6. Now we wish to avoid laying down any hard and fast rules regarding the necessity of corroboration in the case of retracted confessions. But apart from any general rule of prudence, the circumstances indicated above are sufficient to require corroboration in this particular case.
7. There are other circumstances also which throw doubt on the case. P. Ws. 1 and 5 say that they told their employer Arunachala Chettiar about the murder within a few minutes of its occurrence but were told by him to mind their own business. That is somewhat unnatural conduct but this witness would have been an important witness to corroborate the truth of their story at any rate to that extent. He has not been called. So also the man who first saw the occurrence, namely Ghani, has not been called.
8. The only reason the High Court give for accepting the confession is because the learned Judges considered there was intrinsic material to indicate its genuineness.
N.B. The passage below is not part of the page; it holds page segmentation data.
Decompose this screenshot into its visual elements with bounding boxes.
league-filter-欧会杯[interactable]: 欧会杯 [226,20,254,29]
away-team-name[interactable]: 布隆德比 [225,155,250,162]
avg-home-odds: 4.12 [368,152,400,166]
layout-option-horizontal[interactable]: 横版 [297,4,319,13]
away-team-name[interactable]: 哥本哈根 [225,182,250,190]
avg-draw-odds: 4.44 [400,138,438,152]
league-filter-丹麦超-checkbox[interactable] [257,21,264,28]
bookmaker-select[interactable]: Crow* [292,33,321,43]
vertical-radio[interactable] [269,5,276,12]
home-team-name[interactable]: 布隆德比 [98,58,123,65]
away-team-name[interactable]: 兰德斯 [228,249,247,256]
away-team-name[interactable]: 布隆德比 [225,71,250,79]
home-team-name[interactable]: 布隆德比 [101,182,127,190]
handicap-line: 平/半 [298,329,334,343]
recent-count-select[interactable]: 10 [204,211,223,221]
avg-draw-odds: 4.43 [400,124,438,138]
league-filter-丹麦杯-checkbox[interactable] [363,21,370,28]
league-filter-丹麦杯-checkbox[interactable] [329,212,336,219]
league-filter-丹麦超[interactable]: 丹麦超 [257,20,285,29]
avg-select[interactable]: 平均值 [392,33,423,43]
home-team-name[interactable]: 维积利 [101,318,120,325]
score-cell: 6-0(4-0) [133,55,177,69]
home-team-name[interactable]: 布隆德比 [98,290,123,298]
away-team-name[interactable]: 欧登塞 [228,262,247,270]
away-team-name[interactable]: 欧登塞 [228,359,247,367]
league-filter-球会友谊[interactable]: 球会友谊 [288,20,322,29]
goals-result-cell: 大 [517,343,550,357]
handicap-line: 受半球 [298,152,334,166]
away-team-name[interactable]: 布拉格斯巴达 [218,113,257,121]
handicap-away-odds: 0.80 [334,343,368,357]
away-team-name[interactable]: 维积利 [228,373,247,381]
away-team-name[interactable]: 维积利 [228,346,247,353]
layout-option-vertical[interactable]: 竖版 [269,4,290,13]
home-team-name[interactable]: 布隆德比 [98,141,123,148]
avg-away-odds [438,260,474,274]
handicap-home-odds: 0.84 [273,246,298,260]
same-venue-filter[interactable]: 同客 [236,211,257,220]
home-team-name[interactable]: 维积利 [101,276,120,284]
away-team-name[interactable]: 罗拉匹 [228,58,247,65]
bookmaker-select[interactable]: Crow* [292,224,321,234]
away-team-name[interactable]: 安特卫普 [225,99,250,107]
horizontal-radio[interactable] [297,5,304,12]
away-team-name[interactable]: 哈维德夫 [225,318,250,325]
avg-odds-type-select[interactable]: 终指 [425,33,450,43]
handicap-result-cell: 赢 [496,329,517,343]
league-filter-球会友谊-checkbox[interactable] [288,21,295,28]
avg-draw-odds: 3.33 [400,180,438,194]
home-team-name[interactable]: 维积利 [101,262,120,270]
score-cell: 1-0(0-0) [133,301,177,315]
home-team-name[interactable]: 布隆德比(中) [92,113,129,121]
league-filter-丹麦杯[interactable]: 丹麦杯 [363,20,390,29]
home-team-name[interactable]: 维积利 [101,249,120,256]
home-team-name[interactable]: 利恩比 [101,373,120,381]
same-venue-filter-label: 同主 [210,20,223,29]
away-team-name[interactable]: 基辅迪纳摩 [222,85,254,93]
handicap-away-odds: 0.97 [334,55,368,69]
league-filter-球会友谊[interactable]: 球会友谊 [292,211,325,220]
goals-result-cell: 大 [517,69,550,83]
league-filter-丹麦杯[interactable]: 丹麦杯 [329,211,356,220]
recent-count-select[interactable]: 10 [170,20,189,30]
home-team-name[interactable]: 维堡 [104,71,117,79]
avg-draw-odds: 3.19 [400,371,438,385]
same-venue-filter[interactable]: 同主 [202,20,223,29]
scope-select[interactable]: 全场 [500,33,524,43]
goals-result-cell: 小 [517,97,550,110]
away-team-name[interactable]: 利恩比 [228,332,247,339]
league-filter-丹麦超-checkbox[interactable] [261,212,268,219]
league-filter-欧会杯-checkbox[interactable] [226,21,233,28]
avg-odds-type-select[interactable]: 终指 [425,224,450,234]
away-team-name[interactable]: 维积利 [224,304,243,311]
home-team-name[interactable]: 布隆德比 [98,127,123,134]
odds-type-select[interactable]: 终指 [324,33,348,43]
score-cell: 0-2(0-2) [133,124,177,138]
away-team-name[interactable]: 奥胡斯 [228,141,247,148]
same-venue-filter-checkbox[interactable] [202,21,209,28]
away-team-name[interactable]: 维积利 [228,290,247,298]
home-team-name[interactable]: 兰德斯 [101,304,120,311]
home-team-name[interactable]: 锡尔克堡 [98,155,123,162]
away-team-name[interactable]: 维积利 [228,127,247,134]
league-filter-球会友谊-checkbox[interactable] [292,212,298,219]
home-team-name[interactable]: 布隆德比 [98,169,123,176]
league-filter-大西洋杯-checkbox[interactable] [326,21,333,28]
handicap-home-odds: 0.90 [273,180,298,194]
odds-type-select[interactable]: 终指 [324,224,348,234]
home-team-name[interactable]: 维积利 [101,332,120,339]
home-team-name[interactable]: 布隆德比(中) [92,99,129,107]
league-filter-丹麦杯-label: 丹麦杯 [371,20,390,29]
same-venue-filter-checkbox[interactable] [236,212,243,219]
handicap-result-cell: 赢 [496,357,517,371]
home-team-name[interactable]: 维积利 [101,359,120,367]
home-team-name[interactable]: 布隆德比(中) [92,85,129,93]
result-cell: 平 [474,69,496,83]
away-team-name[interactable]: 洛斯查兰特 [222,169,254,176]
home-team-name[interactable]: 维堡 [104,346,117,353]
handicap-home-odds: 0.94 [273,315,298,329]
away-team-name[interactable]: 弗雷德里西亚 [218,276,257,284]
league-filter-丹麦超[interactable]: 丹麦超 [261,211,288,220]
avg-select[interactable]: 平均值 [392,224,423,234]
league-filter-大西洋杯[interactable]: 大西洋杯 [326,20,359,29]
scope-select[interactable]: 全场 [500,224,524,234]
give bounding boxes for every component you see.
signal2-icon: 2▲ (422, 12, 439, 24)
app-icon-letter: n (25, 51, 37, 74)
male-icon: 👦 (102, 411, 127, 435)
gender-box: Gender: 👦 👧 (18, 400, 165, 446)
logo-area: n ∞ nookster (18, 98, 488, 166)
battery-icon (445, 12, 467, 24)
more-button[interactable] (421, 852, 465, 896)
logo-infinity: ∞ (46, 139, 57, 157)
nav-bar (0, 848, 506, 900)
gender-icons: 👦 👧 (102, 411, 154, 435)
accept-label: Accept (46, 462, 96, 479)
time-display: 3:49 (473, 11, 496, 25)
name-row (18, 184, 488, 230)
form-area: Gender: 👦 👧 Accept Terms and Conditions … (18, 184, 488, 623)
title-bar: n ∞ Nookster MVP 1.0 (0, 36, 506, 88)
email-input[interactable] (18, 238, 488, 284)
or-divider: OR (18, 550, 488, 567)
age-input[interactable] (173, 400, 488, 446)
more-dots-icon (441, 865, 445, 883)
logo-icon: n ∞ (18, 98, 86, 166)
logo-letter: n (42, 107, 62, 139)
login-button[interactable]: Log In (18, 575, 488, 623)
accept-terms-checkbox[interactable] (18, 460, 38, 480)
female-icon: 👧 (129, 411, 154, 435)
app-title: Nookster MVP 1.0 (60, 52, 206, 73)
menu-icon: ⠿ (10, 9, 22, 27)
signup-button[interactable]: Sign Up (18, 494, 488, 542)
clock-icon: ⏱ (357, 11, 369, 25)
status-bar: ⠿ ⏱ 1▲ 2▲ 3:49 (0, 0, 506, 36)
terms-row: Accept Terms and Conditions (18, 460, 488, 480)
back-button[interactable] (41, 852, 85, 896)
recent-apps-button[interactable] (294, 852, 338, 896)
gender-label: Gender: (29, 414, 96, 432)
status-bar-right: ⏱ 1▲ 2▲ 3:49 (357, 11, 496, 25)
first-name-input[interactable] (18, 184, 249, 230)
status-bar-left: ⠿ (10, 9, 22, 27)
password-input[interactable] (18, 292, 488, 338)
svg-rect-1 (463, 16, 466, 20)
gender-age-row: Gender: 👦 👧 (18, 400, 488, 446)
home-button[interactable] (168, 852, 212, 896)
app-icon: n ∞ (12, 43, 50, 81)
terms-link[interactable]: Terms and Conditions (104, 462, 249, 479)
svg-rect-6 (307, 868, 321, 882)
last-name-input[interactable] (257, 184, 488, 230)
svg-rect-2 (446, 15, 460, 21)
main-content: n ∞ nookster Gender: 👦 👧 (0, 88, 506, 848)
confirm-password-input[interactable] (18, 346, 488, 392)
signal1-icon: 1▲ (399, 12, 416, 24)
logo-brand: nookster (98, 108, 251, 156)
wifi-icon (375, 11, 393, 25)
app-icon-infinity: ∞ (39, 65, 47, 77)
But the only feature the learned Judges specify is that it contains a wealth of detail which could not have been invented. But the point overlooked is that none of this detail has been tested. The confession is a long and rambling one which could have been invented by an agile mind or pieced together after tutoring. What would have been difficult is to have set out a true set of facts in that manner. But unless the main features of the story are shown to be true, it is, in our opinion, unsafe to regard mere wealth of uncorroborated detail as a safeguard of truth.
9. For the reasons given above, we allow the appeal, set aside the conviction and acquit the appellant.